Thursday 12 April 2018

The atomic weight of doubt

by Antonia Senior

Some years ago, I was the unlikely editor of a Science magazine. I commissioned Bill Bryson to write about the search for the Higgs Boson particle, and I tagged along with him on his research trip to the Large Hadron Collider (LHC) at CERN.

It was extraordinary. I remember most the scale of the place. A cathedral to Physics, with columns of steel and copper, buttressed by webs of wire and cables. The physicists, cycling though collaboration and rivalries, settled in hierarchies that were impenetrable to this lay observer.

A temple to the atom, then. And to man’s desire to understand the two great mysteries of existence – the infinitely large and the infinitesimally small.

A modern cathedral

I have been thinking about this a lot recently because the technology might be extraordinarily modern, but the pre-occupations are not new. In researching my new book, set in Ancient Rome, I have been reading a fair amount of Roman philosophy. One argument between the Epicureans and the Stoics recalls that temple to the atom – as it concerns the nature of the universe, and the role of atoms within it.

The word atom means ‘uncuttable’, and it was coined by the pre-Socratic philosophers Democritus and his master Leucippus in the 5th century BC. Everything, they argued, is composed of invisible tiny particles. This atomic view of the world was seized upon by Epicurus, the father of the Epicurean school of philosophy.

The great Epicurean poem by Lucretius, The Nature of Things, explains the Epicurean position. These atoms create all things without a governing deity. There is no over-arching plan – no design. The atoms are in perpetual motion, and they bump and swerve in a perpetual cycle of destructive creationism. “If they were not in the habit of swerving they would all fall straight down through the depths of the void, like drops of rain, and no collisions would occur, nor would any blows be produced among the atoms. In that case, nature would never have produced anything.”

The Stoics reject this notion. For them, the existence of beauty, harmony and perfection in nature must argue for a creator deity. The universe makes no sense without a directing Mind. The Epicureans do not deny the existence of Gods; rather they deny that the Gods created the world.
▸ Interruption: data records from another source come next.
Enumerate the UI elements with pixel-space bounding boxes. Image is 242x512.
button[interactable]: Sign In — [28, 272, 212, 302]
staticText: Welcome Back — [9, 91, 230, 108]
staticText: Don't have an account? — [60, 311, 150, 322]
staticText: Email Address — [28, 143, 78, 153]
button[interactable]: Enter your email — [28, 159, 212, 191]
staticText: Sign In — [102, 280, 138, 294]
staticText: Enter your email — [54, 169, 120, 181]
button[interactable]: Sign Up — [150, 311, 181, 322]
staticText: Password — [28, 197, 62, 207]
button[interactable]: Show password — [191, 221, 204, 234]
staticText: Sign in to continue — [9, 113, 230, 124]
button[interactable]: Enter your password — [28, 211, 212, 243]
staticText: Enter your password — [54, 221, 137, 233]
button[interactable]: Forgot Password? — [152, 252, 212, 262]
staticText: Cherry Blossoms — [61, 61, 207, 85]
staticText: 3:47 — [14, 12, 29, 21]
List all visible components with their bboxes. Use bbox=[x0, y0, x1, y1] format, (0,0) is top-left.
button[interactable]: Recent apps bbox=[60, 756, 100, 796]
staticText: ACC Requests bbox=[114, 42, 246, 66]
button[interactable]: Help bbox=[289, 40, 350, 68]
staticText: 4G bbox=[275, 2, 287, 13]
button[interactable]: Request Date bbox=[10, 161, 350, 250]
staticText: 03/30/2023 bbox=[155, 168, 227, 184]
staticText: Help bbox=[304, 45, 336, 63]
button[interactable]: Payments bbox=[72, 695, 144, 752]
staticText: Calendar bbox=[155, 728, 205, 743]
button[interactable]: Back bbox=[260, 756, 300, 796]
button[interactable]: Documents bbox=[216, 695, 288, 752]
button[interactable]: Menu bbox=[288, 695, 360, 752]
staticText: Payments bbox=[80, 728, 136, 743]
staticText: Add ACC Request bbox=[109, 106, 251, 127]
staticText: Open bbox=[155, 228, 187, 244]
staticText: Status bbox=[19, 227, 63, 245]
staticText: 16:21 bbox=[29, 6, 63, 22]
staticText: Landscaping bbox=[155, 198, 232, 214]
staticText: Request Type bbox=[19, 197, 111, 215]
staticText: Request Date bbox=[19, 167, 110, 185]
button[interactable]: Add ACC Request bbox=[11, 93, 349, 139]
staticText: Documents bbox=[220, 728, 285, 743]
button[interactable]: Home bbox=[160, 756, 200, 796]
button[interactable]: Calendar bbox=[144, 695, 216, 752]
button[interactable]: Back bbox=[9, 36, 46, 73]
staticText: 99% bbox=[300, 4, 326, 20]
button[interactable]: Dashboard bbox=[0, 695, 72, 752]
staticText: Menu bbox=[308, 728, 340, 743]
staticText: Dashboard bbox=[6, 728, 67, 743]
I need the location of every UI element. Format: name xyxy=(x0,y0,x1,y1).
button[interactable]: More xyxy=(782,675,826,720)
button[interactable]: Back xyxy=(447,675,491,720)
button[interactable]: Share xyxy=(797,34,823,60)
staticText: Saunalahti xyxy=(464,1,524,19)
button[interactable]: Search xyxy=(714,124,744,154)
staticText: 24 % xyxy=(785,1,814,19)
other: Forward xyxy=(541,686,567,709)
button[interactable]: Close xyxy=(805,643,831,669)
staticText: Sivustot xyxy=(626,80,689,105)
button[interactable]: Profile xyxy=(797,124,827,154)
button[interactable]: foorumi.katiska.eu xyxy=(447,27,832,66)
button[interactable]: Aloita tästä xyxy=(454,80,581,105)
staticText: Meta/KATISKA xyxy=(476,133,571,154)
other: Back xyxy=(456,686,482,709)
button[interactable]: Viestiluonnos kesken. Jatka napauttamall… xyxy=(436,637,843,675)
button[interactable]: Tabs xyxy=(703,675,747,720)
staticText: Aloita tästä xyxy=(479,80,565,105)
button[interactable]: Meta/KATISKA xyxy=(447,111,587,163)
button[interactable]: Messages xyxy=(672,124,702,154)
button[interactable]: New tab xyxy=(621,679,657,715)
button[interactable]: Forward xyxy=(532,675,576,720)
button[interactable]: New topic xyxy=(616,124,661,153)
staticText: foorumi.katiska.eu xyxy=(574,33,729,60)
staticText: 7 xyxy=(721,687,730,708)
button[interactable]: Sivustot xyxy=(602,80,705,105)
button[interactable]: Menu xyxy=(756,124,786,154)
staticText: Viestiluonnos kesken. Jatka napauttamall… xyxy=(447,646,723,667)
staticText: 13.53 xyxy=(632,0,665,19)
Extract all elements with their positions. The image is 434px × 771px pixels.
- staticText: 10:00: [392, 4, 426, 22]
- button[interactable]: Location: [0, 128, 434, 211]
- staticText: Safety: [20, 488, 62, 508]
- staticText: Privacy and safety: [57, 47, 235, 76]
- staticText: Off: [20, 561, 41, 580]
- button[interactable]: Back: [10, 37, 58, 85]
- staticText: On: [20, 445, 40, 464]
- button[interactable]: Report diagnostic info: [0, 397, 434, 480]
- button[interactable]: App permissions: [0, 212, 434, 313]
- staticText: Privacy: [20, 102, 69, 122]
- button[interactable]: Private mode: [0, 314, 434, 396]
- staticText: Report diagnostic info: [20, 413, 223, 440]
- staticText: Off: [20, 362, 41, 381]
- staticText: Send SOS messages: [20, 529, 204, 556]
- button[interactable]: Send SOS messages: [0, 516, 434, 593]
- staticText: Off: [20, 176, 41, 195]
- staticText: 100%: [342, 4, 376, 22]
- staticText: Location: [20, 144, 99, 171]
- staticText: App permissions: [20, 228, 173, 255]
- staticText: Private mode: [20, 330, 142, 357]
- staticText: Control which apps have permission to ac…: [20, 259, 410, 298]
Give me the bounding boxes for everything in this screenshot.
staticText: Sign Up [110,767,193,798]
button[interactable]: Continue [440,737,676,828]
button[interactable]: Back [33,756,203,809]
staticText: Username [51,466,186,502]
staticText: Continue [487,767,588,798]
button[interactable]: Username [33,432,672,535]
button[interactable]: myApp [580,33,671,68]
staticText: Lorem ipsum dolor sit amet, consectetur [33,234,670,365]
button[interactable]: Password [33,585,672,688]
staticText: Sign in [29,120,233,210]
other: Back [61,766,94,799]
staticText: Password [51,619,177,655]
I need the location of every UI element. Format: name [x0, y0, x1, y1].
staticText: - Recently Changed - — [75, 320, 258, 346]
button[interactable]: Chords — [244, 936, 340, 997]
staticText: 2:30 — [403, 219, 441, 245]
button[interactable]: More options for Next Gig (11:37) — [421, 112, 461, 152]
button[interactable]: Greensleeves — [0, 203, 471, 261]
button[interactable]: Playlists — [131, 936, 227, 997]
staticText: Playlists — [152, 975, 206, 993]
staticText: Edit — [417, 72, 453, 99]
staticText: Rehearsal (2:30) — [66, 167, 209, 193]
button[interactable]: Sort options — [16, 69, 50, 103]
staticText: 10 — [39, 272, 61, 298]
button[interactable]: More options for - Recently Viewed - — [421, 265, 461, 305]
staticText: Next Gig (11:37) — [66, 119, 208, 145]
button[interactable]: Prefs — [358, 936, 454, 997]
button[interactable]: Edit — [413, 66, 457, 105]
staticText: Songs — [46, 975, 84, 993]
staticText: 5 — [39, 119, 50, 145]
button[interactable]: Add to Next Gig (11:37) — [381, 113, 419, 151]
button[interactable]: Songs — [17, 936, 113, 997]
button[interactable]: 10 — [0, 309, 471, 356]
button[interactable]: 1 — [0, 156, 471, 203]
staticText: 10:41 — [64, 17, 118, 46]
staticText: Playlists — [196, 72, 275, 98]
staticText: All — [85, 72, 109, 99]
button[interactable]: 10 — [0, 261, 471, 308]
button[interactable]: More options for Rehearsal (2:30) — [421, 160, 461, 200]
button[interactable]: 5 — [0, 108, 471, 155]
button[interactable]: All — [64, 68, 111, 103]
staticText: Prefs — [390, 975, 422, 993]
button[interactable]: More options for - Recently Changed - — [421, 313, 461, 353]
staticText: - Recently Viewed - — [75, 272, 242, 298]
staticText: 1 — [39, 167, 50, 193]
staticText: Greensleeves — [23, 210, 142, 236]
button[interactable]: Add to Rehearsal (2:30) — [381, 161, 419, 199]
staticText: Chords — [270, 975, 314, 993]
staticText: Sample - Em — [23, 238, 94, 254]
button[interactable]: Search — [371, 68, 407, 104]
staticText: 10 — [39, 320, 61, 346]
Epicurus claimed that the Gods resembled men. The Stoics have a grander, vaguer sense of a giant, designing mind behind the intricacies of the universe. Men resemble God, rather than the other way round. The primitive substance of the universe is a divine essence known as pneuma. This pneuma is part of the reason of the creator God. The human soul comes from this Divine Reason. In effect, the Stoics reach for the infinite and the Epicureans for the infinitesimal.

As Cicero’s stoic mouthpiece says to his Epicurean friend in “The Nature of the Gods”: ‘When we Stoics say that the Universe both coheres and is altered by the work of nature, we do not regard it as being like a clod of earth or a pebble, or something of that kind that lacks organic unity, but rather to be like a tree or a living creature which does not present a haphazard appearance but bears clever evidence of order and similarity to Human design.”

To paraphrase, Lucretius and Cicero, very, very baldly – here are two schools. In the Red corner: the universe as accident. Colliding atoms, random chance, humanity as an unexpected consequence of a constantly moving and changing natural phenomenon. In the Blue corner: the beautiful, harmonious universe as the brainchild of an unknowable, unreachable Mind.

Does this argument seem familiar? Creationism versus evolution anyone?

Cicero: waiting for God

The Romans and Greeks had no physical ability to prove or disprove the nature of the building blocks of the universe. No multi-billion pound collider to smash matter smaller and smaller. Is it significant that they reached for giant and tiny, just as we do with all our technological bravura?

One thing that reading philosophy has taught me is that my mind is very tiny. The one thing that my flirtation with particle physics taught me is that my mind is also entirely ill-equipped to understand the universe. In particle physics, things can exist and not exist at the same time. Time itself is not necessarily linear. Our experience of the lived universe is utterly at odds with its inner logic (or, as processed through the human experience, lack of logic).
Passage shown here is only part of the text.